(Data begins)
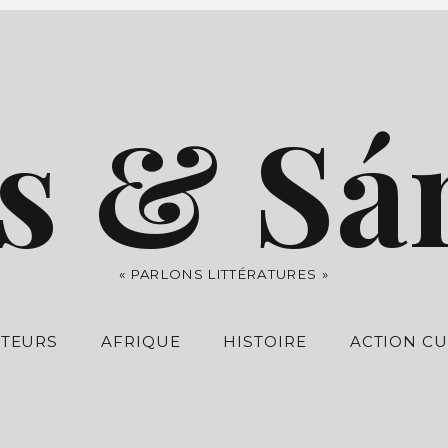
s & Sá
« PARLONS LITTÉRATURES »
UTEURS
AFRIQUE
HISTOIRE
ACTION CU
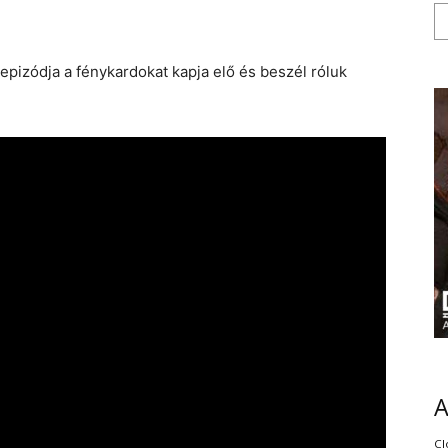
epizódja a fénykardokat kapja elő és beszél róluk
Cl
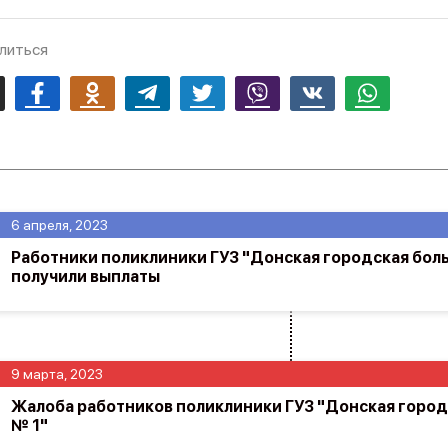
литься
mail
Facebook
Odnoklassniki
Telegram
Twitter
Viber
Vk
Whatsapp
6 апреля, 2023
Работники поликлиники ГУЗ "Донская городская бол
получили выплаты
9 марта, 2023
Жалоба работников поликлиники ГУЗ "Донская город
№ 1"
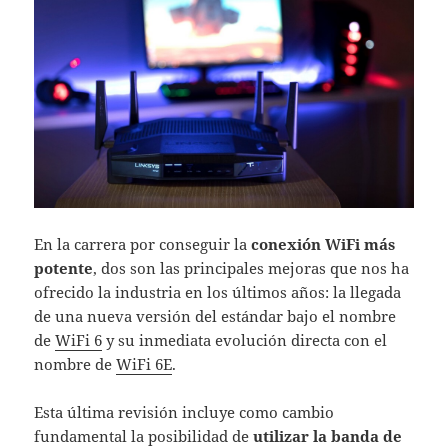
En la carrera por conseguir la
conexión WiFi más
potente
, dos son las principales mejoras que nos ha
ofrecido la industria en los últimos años: la llegada
de una nueva versión del estándar bajo el nombre
de
WiFi 6
y su inmediata evolución directa con el
nombre de
WiFi 6E
.
Esta última revisión incluye como cambio
fundamental la posibilidad de
utilizar la banda de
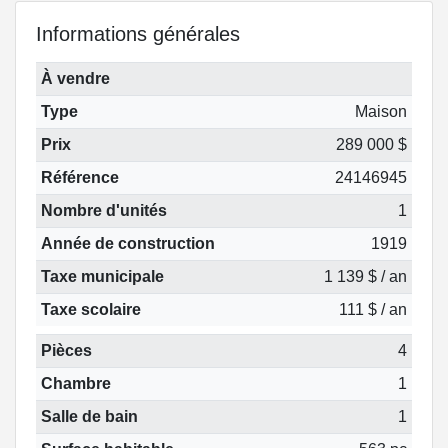
Informations générales
À vendre
Type
Maison
Prix
289 000 $
Référence
24146945
Nombre d'unités
1
Année de construction
1919
Taxe municipale
1 139 $ / an
Taxe scolaire
111 $ / an
Pièces
4
Chambre
1
Salle de bain
1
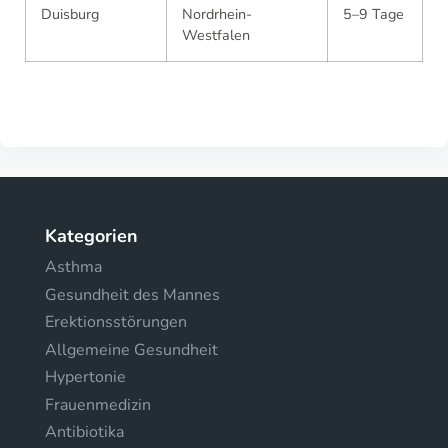
Duisburg
Nordrhein-
5–9 Tage
Westfalen
Kategorien
Asthma
Gesundheit des Mannes
Erektionsstörungen
Allgemeine Gesundheit
Hypertonie
Frauenmedizin
Antibiotika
(Data ends)
**Exercise brief**
A faithful reproduction of every entry, with no pictures, is the expected answer.

**Result of this task**
s & Sá
« PARLONS LITTÉRATURES »
UTEURS
AFRIQUE
HISTOIRE
ACTION CU
epizódja a fénykardokat kapja elő és beszél róluk
Cl
литься
mail
Facebook
Odnoklassniki
Telegram
Twitter
Viber
Vk
Whatsapp
6 апреля, 2023
Работники поликлиники ГУЗ "Донская городская бол
получили выплаты
9 марта, 2023
Жалоба работников поликлиники ГУЗ "Донская город
№ 1"
En la carrera por conseguir la
conexión WiFi más
potente
, dos son las principales mejoras que nos ha
ofrecido la industria en los últimos años: la llegada
de una nueva versión del estándar bajo el nombre
de
WiFi 6
y su inmediata evolución directa con el
nombre de
WiFi 6E
.
Esta última revisión incluye como cambio
fundamental la posibilidad de
utilizar la banda de
Informations générales
À vendre
Type
Maison
Prix
289 000 $
Référence
24146945
Nombre d'unités
1
Année de construction
1919
Taxe municipale
1 139 $ / an
Taxe scolaire
111 $ / an
Pièces
4
Chambre
1
Salle de bain
1
Duisburg
Nordrhein-
5–9 Tage
Westfalen
Kategorien
Asthma
Gesundheit des Mannes
Erektionsstörungen
Allgemeine Gesundheit
Hypertonie
Frauenmedizin
Antibiotika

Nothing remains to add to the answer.